1 Package (16ounces) Uncooked Lasagna Noodles
3 Tablespoons Olive Oil
1 Cup Chopped Onions
3 Cloves Garlic, Finely Chopped
3 Packages (10 ounces each) Frozen Chopped Spinach, Thawed and Squeezed Dry
Salt and Pepper
16 Ounces Ricotta Cheese
1 1/2 Cups Pesto
3/4 Cup Grated Parmesan Cheese
16 Ounces Shredded Mozzarella Cheese
1. Preheat oven to 350F. Spray 13x9 inch casserole dish with nonstick cooking spray.
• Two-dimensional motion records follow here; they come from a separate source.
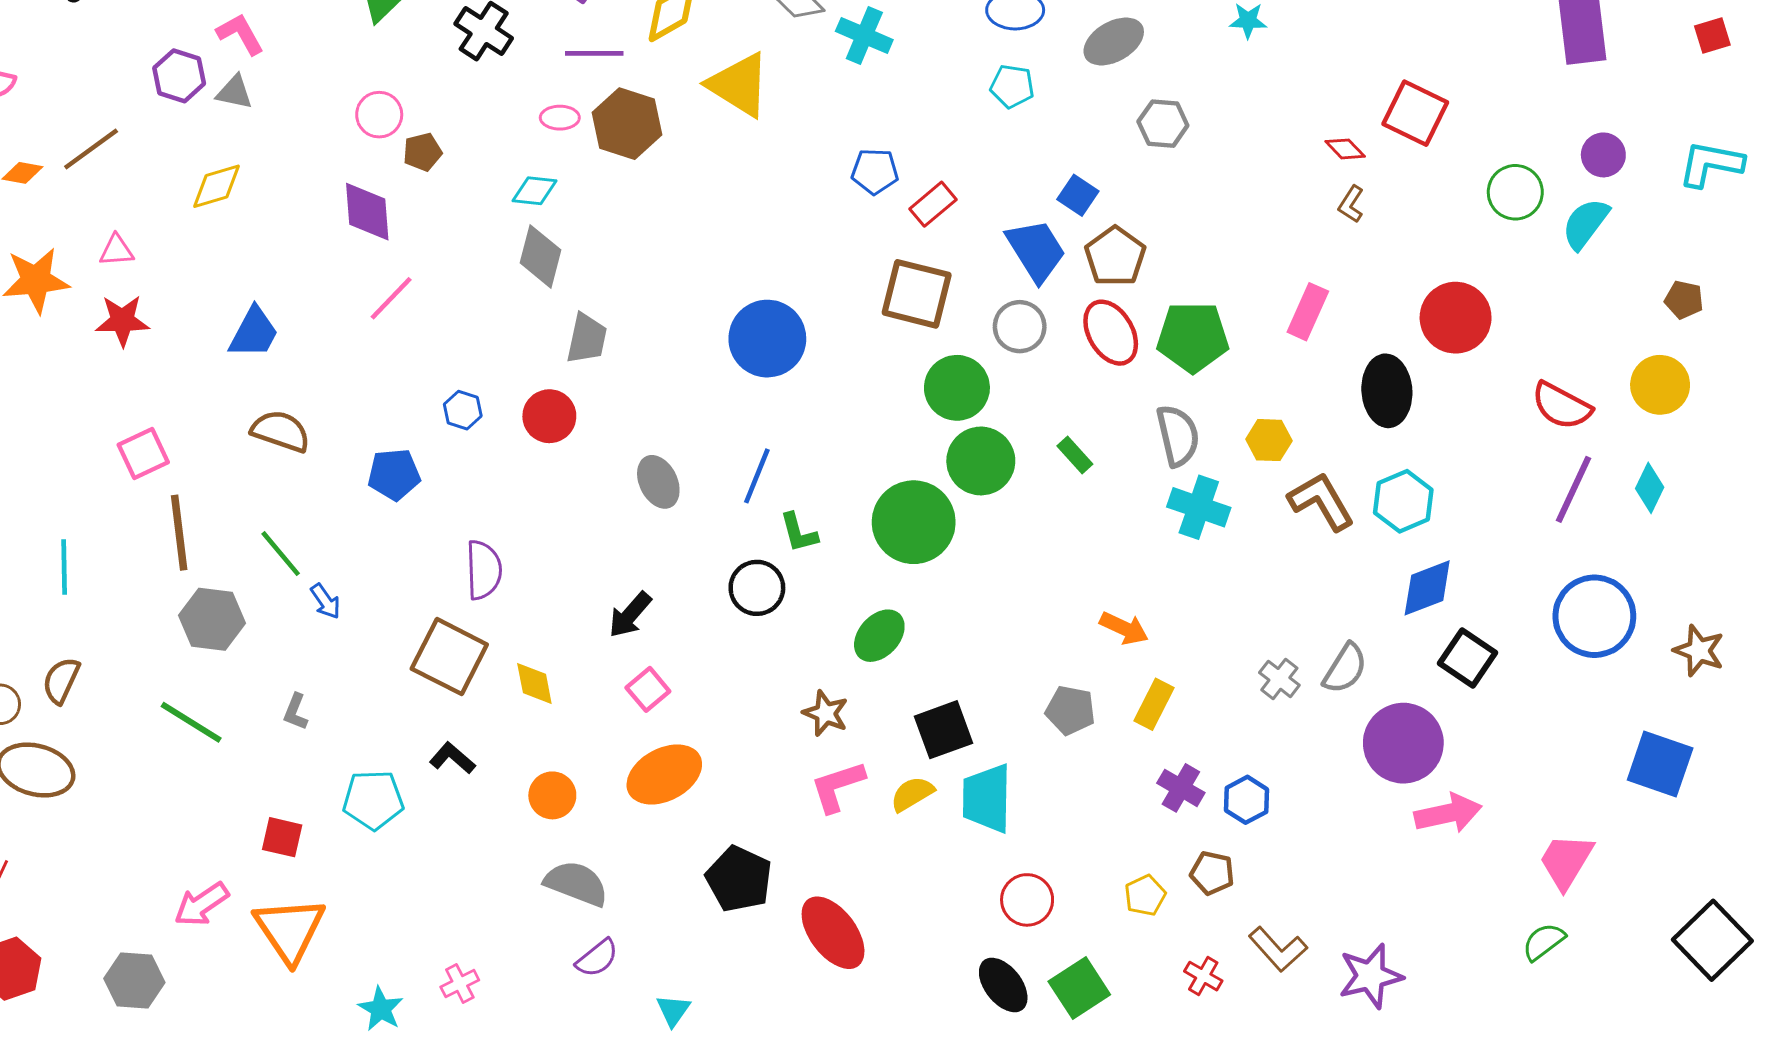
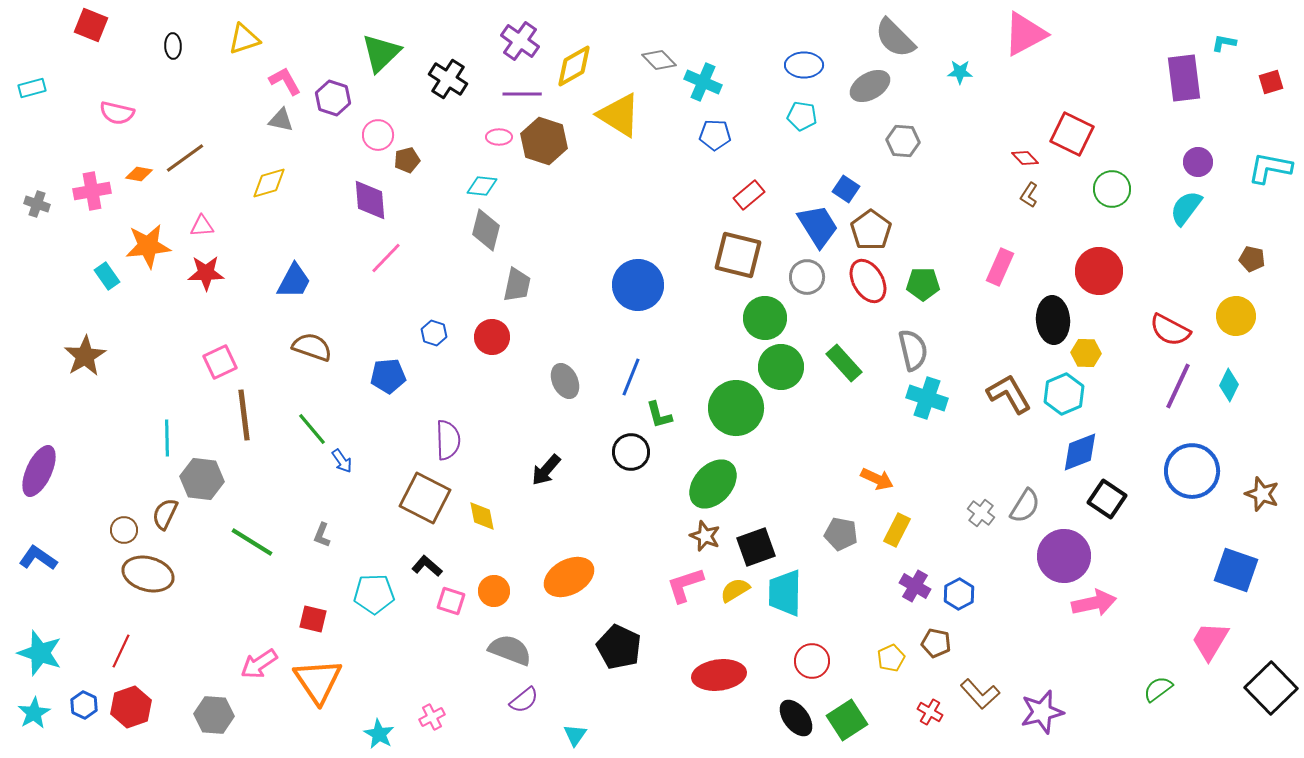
purple hexagon: (179, 76) -> (333, 98), moved
blue pentagon: (875, 171) -> (715, 135), moved
green circle: (1515, 192) -> (1112, 189), moved
green pentagon: (1193, 337) -> (923, 284), size x0.7
yellow hexagon: (1269, 440) -> (1086, 353), moved
green rectangle: (1075, 455) -> (844, 363), size x1.5
gray hexagon: (212, 619) -> (202, 479), moved
green ellipse: (879, 636) -> (713, 484), size x1.4
pink square: (648, 689) -> (451, 601), moved, turned -32
brown star: (826, 713) -> (705, 536), moved
pink trapezoid: (1566, 861) -> (1210, 641), moved
red ellipse: (833, 933) -> (719, 675), moved, turned -60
Partially cook Lasagna noodles according to package directions.
2. Heat oil in large skillet over medium high heat. Cook and stir onion and garlic until translucent. Add spinach; cook and stir about 5minutes. Season with salt and peppe. Transfer to large bowl.
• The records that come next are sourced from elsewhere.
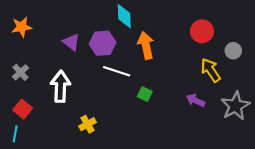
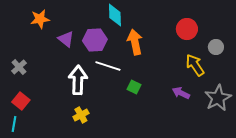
orange star: (22, 27) -> (40, 19), moved
white arrow: (60, 86) -> (78, 80), moved

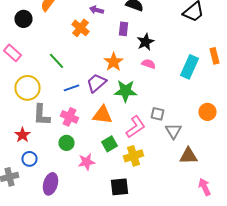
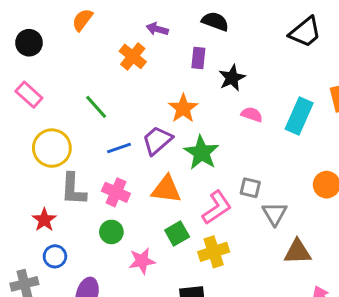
black circle: (24, 19) -> (29, 43), moved
pink semicircle: (148, 64) -> (252, 114), moved
green star: (126, 91) -> (201, 153), turned 30

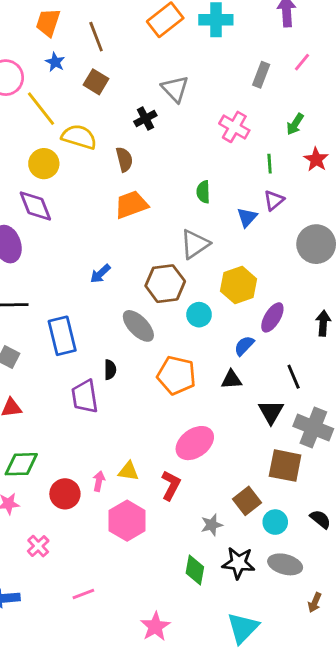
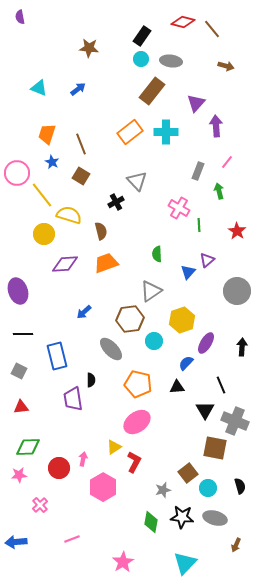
green arrow: (295, 124) -> (219, 191), moved, turned 133
green line: (270, 164) -> (199, 225), moved
purple diamond: (35, 206) -> (65, 264), moved, turned -72
pink ellipse: (195, 443) -> (137, 422), moved
yellow triangle: (128, 471) -> (114, 447), moved, turned -42
black semicircle: (320, 519) -> (240, 486), turned 35

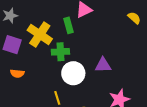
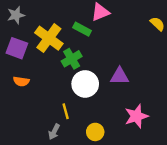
green rectangle: (68, 25) -> (82, 29), turned -49
green cross: (60, 52) -> (72, 59), turned -30

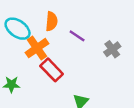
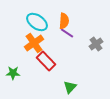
orange semicircle: (52, 21) -> (64, 21), moved
cyan ellipse: (18, 29) -> (37, 22), moved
3. Add ricotta cheese, pesto, and parmesan cheese to spinach mixture; mix well.
4. Layer 5 lasagna noodles, slightly overlapping, in prepared casserole. Top with one-third of ricotta mixture and one-third mozzarella. Repeat layers twice.
5. Bake for about 35 minutes or until hot and bubbly.